> **What you should do**:
Once you find the line below that has "realisation means the harmonious", output it and every line after it exactly, stopping after the line that has "additional compensation beyond what is", with no pictures.
——
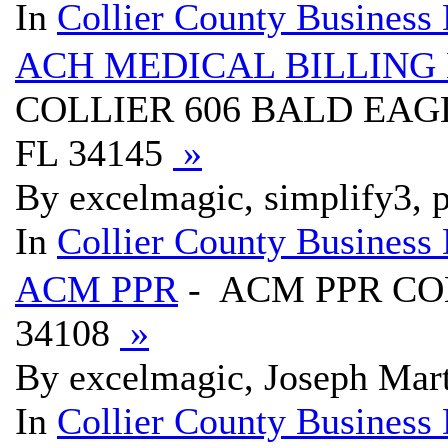
In
Collier County Business 
ACH MEDICAL BILLING
COLLIER 606 BALD EAG
FL 34145
»
By excelmagic, simplify3, p
In
Collier County Business 
ACM PPR
- ACM PPR COL
34108
»
By excelmagic, Joseph Mart
In
Collier County Business 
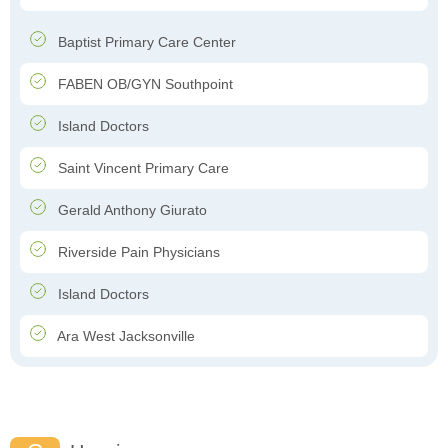
Baptist Primary Care Center
FABEN OB/GYN Southpoint
Island Doctors
Saint Vincent Primary Care
Gerald Anthony Giurato
Riverside Pain Physicians
Island Doctors
Ara West Jacksonville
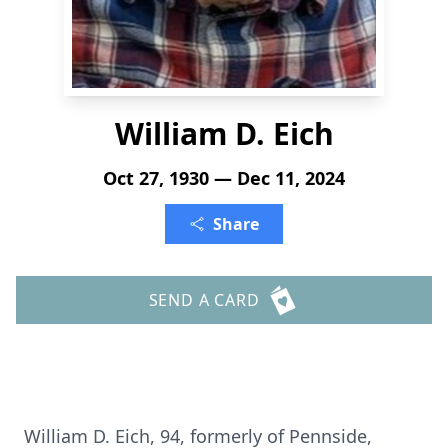
William D. Eich
Oct 27, 1930 — Dec 11, 2024
Share
SEND A CARD
William D. Eich, 94, formerly of Pennside,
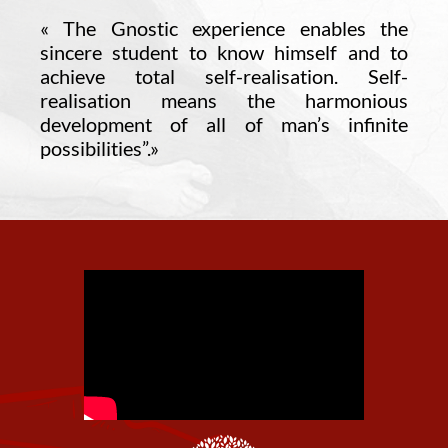
«
The Gnostic experience enables the
sincere student to know himself and to
achieve total self-realisation. Self-
realisation means the harmonious
development of all of man’s infinite
possibilities”.
»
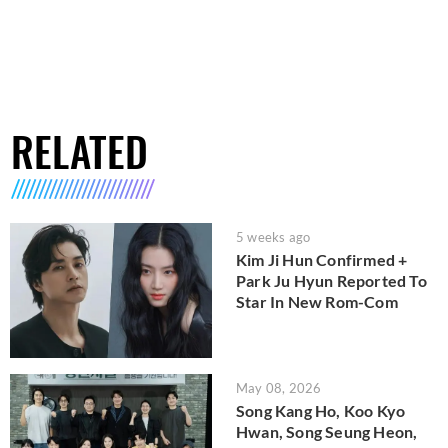
RELATED
5 weeks ago
Kim Ji Hun Confirmed +
Park Ju Hyun Reported To
Star In New Rom-Com
May 08, 2026
Song Kang Ho, Koo Kyo
Hwan, Song Seung Heon,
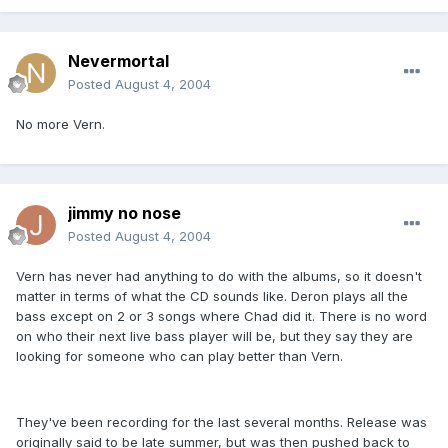
Nevermortal
Posted
August 4, 2004
No more Vern.
jimmy no nose
Posted
August 4, 2004
Vern has never had anything to do with the albums, so it doesn't
matter in terms of what the CD sounds like. Deron plays all the
bass except on 2 or 3 songs where Chad did it. There is no word
on who their next live bass player will be, but they say they are
looking for someone who can play better than Vern.
They've been recording for the last several months. Release was
originally said to be late summer, but was then pushed back to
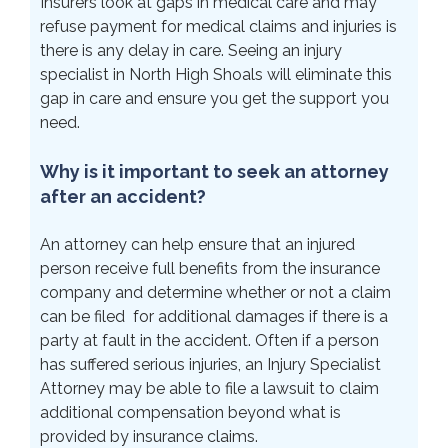
Insurers look at gaps in medical care and may
refuse payment for medical claims and injuries is
there is any delay in care. Seeing an injury
specialist in North High Shoals will eliminate this
gap in care and ensure you get the support you
need.
Why is it important to seek an attorney
after an accident?
An attorney can help ensure that an injured
person receive full benefits from the insurance
company and determine whether or not a claim
can be filed for additional damages if there is a
party at fault in the accident. Often if a person
has suffered serious injuries, an Injury Specialist
Attorney may be able to file a lawsuit to claim
additional compensation beyond what is
provided by insurance claims.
——
> **Your response**:
realisation means the harmonious
development of all of man’s infinite
possibilities”.
»
RELATED
5 weeks ago
Kim Ji Hun Confirmed +
Park Ju Hyun Reported To
Star In New Rom-Com
May 08, 2026
Song Kang Ho, Koo Kyo
Hwan, Song Seung Heon,
Nevermortal
Posted
August 4, 2004
No more Vern.
jimmy no nose
Posted
August 4, 2004
Vern has never had anything to do with the albums, so it doesn't
matter in terms of what the CD sounds like. Deron plays all the
bass except on 2 or 3 songs where Chad did it. There is no word
on who their next live bass player will be, but they say they are
looking for someone who can play better than Vern.
They've been recording for the last several months. Release was
originally said to be late summer, but was then pushed back to
Insurers look at gaps in medical care and may
refuse payment for medical claims and injuries is
there is any delay in care. Seeing an injury
specialist in North High Shoals will eliminate this
gap in care and ensure you get the support you
need.
Why is it important to seek an attorney
after an accident?
An attorney can help ensure that an injured
person receive full benefits from the insurance
company and determine whether or not a claim
can be filed for additional damages if there is a
party at fault in the accident. Often if a person
has suffered serious injuries, an Injury Specialist
Attorney may be able to file a lawsuit to claim
additional compensation beyond what is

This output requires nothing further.